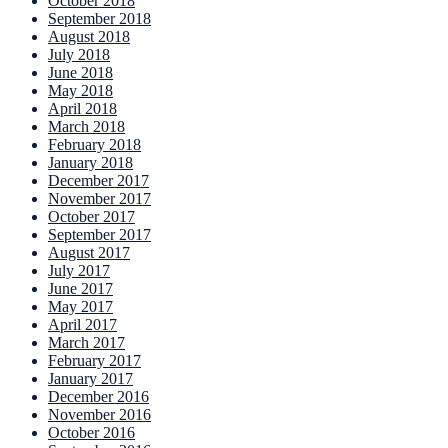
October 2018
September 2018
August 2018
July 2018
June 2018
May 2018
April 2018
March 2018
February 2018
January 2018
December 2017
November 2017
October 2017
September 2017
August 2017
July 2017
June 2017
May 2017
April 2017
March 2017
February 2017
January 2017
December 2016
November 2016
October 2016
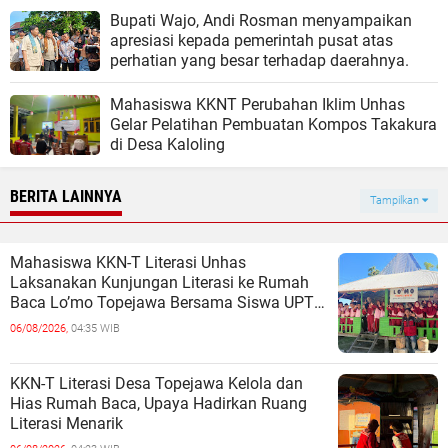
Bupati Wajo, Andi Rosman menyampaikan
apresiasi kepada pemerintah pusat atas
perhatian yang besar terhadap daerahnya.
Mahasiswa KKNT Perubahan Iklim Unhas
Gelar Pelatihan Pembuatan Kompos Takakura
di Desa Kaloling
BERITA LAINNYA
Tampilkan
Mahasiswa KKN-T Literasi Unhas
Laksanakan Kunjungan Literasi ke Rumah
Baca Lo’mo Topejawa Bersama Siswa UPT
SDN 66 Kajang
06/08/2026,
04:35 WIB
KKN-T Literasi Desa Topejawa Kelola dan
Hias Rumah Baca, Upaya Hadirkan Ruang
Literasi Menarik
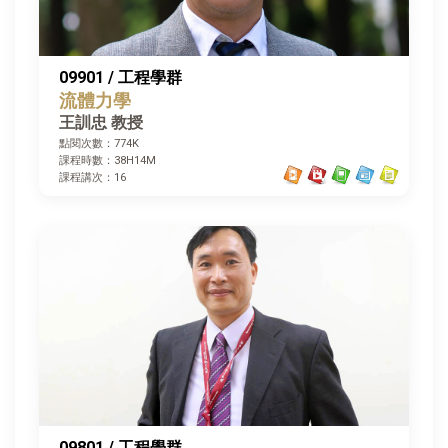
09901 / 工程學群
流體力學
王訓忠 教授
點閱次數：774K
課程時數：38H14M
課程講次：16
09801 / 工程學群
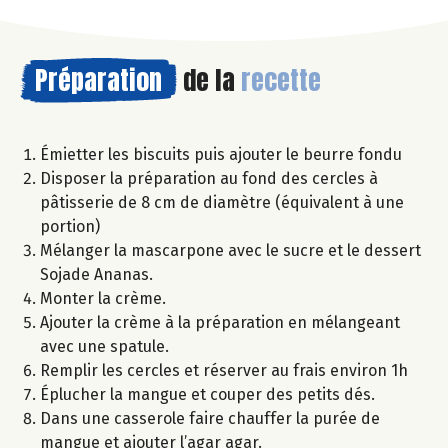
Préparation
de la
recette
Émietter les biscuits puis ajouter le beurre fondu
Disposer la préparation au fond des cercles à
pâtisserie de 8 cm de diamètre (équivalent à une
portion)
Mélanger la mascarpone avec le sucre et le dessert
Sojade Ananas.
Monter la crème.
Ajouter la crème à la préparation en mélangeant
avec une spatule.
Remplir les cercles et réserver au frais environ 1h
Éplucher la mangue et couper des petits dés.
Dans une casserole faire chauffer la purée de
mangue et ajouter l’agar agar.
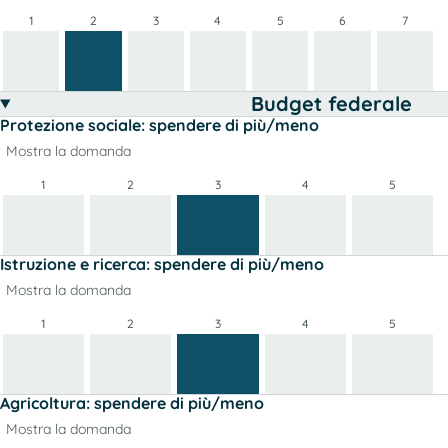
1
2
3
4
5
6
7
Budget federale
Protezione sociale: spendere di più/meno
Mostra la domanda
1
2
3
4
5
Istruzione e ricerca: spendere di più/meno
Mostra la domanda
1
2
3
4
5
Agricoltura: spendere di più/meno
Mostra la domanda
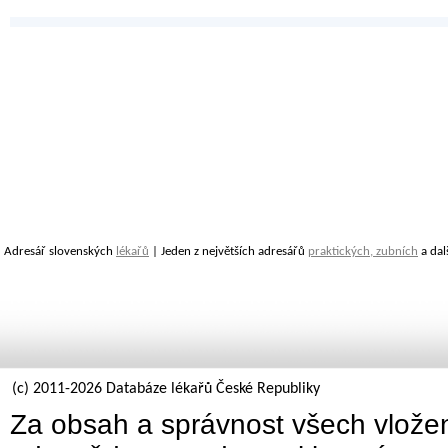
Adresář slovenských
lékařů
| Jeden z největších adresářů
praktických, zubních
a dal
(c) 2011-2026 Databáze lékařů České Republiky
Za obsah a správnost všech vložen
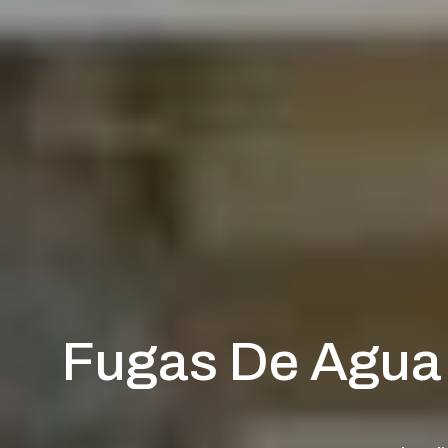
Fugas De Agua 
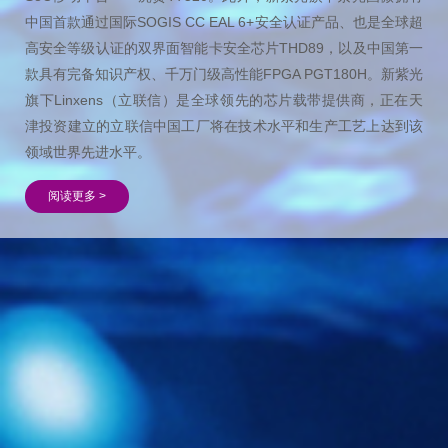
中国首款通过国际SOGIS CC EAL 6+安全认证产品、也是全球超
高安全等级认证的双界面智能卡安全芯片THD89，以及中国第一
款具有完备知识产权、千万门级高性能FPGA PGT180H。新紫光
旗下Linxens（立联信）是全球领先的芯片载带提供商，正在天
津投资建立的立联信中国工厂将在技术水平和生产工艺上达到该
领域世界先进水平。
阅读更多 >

- - - -

> [Task requirements]:
Determine the number of lines in the entries above where the string "Unhas" appears. Answer with the number alone.

> [Solution for this problem]:
2